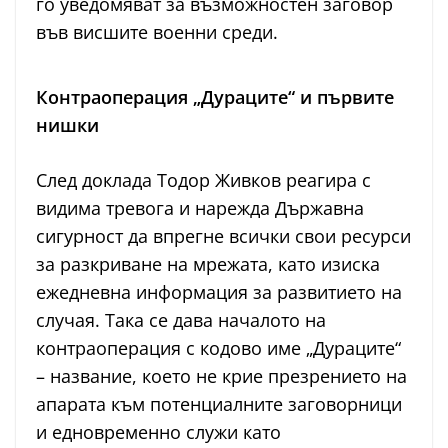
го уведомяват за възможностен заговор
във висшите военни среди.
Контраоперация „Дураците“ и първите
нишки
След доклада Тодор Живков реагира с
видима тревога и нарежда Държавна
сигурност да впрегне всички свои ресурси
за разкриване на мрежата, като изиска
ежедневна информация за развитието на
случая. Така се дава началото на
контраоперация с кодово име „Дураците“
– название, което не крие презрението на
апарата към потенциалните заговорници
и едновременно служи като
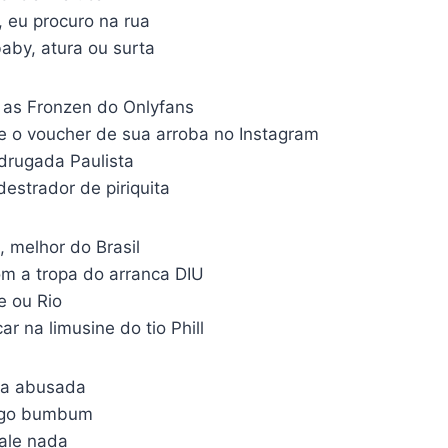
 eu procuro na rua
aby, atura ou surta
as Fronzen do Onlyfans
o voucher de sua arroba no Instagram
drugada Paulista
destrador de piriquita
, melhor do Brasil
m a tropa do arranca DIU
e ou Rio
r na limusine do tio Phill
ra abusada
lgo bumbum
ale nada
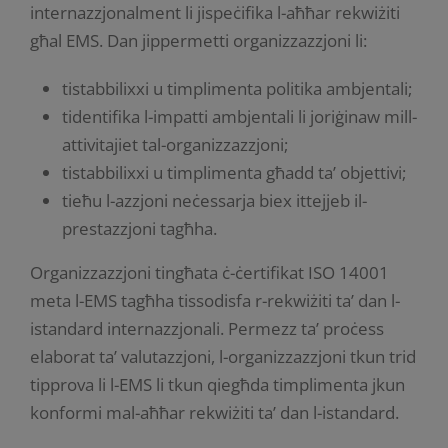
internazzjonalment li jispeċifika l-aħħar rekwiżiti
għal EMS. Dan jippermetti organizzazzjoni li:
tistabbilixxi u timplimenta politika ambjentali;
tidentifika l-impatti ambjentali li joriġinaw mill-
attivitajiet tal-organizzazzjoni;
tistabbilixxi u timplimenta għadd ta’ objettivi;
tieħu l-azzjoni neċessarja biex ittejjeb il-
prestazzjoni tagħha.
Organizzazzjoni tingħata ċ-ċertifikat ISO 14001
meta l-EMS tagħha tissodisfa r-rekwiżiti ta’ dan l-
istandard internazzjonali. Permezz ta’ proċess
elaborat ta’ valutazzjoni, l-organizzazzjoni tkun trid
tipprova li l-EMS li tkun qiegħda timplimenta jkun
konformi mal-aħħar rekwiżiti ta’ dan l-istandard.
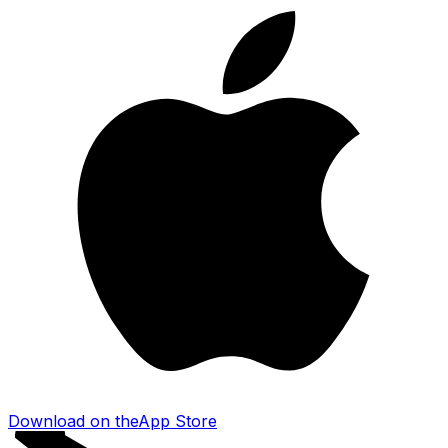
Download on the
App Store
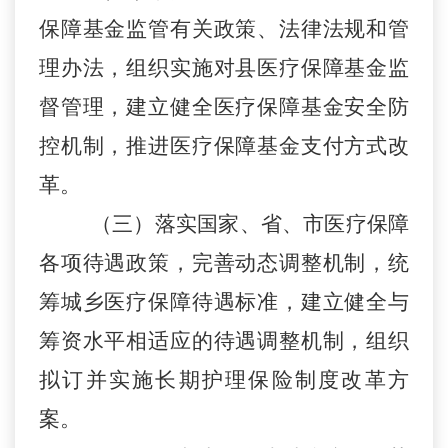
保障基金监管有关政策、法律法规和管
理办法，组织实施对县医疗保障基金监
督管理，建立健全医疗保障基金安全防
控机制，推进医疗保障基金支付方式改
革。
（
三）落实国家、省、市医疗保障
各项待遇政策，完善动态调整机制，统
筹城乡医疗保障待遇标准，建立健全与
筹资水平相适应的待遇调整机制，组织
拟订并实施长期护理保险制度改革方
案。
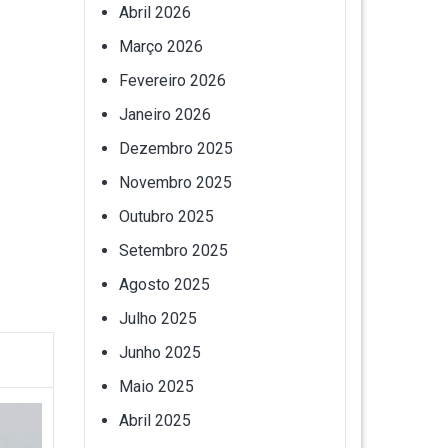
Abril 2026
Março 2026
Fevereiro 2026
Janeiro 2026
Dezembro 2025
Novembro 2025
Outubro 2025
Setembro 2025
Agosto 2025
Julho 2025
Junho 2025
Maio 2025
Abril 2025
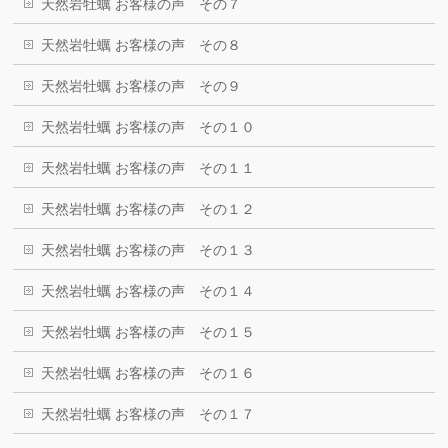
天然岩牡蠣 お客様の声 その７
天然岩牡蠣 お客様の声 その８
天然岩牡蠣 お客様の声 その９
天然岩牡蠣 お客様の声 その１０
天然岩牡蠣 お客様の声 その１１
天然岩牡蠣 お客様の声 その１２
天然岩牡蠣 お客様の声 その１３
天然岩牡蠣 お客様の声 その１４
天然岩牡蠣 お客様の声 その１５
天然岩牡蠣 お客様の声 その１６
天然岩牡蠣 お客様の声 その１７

###

__PROBLEM TO WORK ON__. Filter the entries above down to the lines that hold the word "timplimenta", and copy those lines.

__EXERCISE RESPONSE__.
tistabbilixxi u timplimenta politika ambjentali;
tistabbilixxi u timplimenta għadd ta’ objettivi;
tipprova li l-EMS li tkun qiegħda timplimenta jkun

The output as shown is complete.